Output exactly those lines of the data that lie between the line containing "Describe the element at coordinates (89, 549)" and the final line, both ends counted.

DATA PROVIDED below:

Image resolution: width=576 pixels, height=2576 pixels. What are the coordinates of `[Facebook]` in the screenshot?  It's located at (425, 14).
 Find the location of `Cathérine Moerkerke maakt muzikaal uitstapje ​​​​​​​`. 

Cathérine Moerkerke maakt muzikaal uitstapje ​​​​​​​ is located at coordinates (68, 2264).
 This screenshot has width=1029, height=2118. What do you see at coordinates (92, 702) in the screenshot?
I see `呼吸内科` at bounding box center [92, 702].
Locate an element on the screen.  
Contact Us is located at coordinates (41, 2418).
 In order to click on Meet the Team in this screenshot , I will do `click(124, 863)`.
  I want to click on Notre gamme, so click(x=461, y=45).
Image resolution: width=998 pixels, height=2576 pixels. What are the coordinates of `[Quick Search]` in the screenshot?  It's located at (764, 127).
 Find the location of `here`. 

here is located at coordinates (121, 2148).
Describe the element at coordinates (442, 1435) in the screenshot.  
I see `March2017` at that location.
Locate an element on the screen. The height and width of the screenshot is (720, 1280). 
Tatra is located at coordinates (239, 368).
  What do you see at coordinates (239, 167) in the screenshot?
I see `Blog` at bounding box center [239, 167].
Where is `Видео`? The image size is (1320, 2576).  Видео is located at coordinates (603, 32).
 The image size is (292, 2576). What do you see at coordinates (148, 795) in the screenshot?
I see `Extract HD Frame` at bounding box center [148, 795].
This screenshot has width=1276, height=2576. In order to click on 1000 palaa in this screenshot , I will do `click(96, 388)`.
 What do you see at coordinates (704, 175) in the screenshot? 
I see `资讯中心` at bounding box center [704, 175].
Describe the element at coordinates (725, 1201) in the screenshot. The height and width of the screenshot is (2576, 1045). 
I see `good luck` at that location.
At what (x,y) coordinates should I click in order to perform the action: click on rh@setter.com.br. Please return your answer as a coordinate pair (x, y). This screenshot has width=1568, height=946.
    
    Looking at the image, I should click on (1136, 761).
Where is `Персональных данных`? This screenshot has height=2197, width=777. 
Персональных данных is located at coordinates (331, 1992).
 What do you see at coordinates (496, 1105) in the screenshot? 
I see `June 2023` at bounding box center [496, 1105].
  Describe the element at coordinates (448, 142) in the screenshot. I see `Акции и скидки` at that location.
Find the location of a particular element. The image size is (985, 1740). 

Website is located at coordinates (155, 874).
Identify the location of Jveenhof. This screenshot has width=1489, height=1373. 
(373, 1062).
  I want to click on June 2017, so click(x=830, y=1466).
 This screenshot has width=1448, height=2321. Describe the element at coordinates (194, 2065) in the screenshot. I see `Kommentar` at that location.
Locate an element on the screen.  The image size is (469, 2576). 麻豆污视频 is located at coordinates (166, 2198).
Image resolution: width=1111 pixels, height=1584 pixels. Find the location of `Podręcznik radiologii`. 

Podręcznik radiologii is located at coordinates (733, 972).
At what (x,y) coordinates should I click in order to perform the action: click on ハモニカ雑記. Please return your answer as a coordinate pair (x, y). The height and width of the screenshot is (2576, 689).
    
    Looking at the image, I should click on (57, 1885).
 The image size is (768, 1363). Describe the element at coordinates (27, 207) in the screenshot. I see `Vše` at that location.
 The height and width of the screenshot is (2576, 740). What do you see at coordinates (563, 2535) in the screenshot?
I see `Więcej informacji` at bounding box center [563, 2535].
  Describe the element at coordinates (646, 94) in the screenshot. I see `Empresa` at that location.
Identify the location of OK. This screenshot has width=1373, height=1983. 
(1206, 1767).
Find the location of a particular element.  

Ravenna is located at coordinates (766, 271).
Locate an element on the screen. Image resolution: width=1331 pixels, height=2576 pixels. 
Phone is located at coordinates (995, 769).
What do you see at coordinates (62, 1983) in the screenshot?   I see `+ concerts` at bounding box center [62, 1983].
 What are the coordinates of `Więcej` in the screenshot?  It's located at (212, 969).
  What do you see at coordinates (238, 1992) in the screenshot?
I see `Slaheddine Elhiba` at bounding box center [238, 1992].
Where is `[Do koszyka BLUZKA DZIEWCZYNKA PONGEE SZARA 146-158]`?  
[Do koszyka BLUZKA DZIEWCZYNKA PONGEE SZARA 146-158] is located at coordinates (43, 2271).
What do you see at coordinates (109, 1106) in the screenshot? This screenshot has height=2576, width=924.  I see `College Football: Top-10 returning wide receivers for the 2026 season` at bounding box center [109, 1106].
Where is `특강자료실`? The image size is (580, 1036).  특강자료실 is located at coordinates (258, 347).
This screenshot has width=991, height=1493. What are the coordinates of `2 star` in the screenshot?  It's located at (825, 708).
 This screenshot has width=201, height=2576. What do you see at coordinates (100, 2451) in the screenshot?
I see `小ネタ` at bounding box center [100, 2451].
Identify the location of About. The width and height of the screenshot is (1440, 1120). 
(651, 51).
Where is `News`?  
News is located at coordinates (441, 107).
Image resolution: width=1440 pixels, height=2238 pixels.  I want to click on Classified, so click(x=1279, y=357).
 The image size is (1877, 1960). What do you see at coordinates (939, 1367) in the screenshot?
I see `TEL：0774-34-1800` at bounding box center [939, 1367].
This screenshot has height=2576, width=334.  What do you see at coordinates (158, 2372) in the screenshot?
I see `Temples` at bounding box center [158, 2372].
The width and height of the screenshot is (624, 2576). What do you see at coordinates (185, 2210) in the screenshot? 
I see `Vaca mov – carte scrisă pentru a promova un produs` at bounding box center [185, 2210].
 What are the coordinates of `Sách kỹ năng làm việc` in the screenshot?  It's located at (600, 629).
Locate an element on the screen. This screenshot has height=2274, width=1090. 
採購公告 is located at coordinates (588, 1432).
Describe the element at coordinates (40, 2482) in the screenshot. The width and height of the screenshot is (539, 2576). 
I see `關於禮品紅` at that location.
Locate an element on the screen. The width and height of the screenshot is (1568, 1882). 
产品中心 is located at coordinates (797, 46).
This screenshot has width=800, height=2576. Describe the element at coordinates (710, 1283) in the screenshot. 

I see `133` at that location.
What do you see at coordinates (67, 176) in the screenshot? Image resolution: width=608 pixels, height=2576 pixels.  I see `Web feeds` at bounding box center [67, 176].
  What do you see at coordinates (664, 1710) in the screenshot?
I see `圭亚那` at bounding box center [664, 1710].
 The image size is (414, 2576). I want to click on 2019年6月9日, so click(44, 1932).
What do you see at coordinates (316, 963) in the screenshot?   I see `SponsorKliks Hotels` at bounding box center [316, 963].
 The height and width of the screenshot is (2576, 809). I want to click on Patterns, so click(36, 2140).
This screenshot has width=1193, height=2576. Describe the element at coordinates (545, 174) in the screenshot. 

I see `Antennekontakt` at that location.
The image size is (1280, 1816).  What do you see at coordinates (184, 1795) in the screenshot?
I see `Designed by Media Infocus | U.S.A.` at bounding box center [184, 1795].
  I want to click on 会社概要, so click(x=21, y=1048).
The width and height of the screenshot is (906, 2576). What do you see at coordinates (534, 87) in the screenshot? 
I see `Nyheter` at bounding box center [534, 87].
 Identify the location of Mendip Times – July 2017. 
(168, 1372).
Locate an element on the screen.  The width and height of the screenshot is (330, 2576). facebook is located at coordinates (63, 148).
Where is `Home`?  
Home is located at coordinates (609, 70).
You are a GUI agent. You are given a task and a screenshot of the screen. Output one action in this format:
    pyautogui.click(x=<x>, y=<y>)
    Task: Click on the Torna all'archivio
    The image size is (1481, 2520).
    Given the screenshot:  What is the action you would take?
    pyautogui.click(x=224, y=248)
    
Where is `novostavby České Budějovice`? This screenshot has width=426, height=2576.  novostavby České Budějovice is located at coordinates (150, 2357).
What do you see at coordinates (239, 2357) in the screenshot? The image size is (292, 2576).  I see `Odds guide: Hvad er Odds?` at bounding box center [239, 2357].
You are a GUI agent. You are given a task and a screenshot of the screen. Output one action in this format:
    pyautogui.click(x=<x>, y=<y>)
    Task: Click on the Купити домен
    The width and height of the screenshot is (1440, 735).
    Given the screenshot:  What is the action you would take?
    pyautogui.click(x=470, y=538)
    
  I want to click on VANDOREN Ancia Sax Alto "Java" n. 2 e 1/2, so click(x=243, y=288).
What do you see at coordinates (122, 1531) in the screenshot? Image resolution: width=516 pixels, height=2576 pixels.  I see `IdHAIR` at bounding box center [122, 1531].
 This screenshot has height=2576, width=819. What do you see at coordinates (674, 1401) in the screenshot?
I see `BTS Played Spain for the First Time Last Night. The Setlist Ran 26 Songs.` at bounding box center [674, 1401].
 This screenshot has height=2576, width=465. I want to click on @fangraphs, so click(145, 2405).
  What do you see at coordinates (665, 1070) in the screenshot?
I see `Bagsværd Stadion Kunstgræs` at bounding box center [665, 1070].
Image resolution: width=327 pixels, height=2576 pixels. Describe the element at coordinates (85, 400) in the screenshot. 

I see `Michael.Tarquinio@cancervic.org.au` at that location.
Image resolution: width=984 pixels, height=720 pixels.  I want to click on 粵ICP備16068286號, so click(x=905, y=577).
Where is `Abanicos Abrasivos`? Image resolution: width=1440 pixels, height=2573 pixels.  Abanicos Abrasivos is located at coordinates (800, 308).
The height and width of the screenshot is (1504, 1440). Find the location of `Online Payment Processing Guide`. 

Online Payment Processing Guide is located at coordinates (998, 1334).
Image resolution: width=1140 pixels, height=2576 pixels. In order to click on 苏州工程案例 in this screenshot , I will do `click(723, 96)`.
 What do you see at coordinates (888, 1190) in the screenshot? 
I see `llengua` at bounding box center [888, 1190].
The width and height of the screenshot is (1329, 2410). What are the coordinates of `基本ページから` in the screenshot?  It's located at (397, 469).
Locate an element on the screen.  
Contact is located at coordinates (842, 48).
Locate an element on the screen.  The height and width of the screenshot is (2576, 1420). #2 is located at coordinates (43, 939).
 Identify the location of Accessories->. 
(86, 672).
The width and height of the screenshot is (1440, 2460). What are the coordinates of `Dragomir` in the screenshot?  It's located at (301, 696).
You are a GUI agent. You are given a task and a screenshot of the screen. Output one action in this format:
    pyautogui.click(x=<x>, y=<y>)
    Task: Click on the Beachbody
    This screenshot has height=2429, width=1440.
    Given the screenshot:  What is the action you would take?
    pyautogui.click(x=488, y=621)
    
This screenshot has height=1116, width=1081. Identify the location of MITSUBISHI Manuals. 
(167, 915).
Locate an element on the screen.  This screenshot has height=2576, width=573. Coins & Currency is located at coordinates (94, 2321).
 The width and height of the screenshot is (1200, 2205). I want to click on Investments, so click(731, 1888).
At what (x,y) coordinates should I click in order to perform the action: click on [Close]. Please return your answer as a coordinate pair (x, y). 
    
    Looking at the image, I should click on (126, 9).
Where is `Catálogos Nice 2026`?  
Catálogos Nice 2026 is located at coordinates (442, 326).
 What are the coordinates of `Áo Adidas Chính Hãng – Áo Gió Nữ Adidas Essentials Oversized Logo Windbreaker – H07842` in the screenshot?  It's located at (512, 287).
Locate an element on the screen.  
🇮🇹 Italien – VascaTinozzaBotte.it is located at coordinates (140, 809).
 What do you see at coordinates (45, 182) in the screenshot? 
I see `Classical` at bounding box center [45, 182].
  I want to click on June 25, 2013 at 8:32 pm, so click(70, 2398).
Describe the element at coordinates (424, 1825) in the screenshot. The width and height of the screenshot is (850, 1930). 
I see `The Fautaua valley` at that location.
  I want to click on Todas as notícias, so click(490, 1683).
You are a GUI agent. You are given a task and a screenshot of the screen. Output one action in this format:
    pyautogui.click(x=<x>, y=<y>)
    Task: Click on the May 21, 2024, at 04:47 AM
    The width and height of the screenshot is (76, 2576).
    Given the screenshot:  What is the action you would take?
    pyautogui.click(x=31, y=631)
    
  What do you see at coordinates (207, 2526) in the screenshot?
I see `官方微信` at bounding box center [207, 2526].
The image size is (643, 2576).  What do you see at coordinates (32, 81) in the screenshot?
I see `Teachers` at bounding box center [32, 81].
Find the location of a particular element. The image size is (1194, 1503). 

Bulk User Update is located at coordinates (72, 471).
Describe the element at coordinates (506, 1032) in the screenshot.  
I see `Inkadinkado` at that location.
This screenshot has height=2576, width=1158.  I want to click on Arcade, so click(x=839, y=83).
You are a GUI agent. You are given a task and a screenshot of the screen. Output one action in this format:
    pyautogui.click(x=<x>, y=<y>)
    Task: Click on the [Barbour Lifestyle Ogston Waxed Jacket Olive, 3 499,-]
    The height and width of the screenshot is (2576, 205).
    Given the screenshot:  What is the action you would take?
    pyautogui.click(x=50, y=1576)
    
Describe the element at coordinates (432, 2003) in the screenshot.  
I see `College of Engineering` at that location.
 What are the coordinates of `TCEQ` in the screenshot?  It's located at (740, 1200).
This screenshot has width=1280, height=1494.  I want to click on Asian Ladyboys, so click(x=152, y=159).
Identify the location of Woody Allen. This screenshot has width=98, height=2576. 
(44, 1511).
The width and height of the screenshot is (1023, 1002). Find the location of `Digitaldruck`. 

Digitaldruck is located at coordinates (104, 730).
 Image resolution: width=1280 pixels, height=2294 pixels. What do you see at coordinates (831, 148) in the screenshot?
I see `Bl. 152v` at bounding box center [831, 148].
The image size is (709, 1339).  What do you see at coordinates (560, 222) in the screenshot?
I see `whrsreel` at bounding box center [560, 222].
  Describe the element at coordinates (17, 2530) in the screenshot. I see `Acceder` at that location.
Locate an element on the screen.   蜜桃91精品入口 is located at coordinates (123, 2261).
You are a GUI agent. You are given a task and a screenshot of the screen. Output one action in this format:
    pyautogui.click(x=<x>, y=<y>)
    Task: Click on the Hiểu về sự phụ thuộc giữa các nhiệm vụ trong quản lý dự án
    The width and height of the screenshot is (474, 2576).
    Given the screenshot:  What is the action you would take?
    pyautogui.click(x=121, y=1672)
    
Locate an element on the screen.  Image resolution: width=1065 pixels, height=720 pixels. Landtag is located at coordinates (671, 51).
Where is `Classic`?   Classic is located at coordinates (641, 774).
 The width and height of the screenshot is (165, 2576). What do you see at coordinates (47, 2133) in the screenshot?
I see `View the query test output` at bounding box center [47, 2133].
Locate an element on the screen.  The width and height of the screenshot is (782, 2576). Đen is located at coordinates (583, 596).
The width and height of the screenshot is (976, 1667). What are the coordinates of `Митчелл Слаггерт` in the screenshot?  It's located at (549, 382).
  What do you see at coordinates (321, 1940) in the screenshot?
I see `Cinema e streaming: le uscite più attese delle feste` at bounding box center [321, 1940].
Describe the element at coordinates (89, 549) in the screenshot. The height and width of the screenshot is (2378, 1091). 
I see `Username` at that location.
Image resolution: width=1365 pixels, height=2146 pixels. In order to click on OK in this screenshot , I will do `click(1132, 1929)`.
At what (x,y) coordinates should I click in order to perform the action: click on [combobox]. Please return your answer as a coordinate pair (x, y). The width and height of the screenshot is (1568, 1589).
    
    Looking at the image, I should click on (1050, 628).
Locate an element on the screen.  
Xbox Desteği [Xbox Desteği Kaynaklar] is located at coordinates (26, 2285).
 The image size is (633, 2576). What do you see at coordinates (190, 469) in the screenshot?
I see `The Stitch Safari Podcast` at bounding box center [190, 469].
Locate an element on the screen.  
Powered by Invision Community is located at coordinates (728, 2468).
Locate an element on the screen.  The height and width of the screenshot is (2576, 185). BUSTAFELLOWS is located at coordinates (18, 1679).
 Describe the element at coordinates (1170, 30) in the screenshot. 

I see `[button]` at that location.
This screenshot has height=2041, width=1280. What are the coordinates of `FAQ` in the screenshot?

End of DATA PROVIDED.

● **EXERCISE OUTPUT**:
Describe the element at coordinates (89, 549) in the screenshot. The height and width of the screenshot is (2378, 1091). 
I see `Username` at that location.
Image resolution: width=1365 pixels, height=2146 pixels. In order to click on OK in this screenshot , I will do `click(1132, 1929)`.
At what (x,y) coordinates should I click in order to perform the action: click on [combobox]. Please return your answer as a coordinate pair (x, y). The width and height of the screenshot is (1568, 1589).
    
    Looking at the image, I should click on (1050, 628).
Locate an element on the screen.  
Xbox Desteği [Xbox Desteği Kaynaklar] is located at coordinates (26, 2285).
 The image size is (633, 2576). What do you see at coordinates (190, 469) in the screenshot?
I see `The Stitch Safari Podcast` at bounding box center [190, 469].
Locate an element on the screen.  
Powered by Invision Community is located at coordinates (728, 2468).
Locate an element on the screen.  The height and width of the screenshot is (2576, 185). BUSTAFELLOWS is located at coordinates (18, 1679).
 Describe the element at coordinates (1170, 30) in the screenshot. 

I see `[button]` at that location.
This screenshot has height=2041, width=1280. What are the coordinates of `FAQ` in the screenshot?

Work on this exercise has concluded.